[[ Records provided, beginning ]]

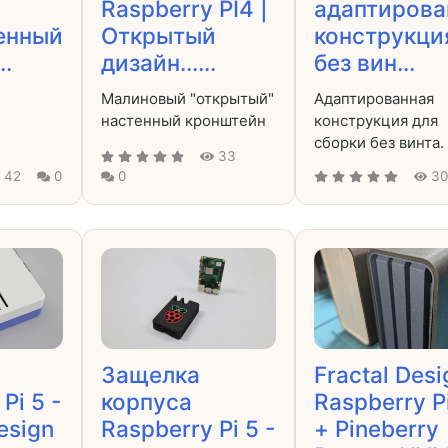
Raspberry PI4 |
адаптирова
енный
Открытый
конструкци
..
дизайн......
без вин...
!
Малиновый "открытый"
Адаптированная
настенный кронштейн
конструкция для
сборки без винта.
33
42
0
0
3
Защелка
Fractal Desi
Pi 5 -
корпуса
Raspberry P
esign
Raspberry Pi 5 -
+ Pineberry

[[ Records provided, end ]]

→ Work to be completed
From the first line to the last, retype the data exactly, but omit every image.

→ Problem solution
Raspberry PI4 |
адаптирова
енный
Открытый
конструкци
..
дизайн......
без вин...
!
Малиновый "открытый"
Адаптированная
настенный кронштейн
конструкция для
сборки без винта.
33
42
0
0
3
Защелка
Fractal Desi
Pi 5 -
корпуса
Raspberry P
esign
Raspberry Pi 5 -
+ Pineberry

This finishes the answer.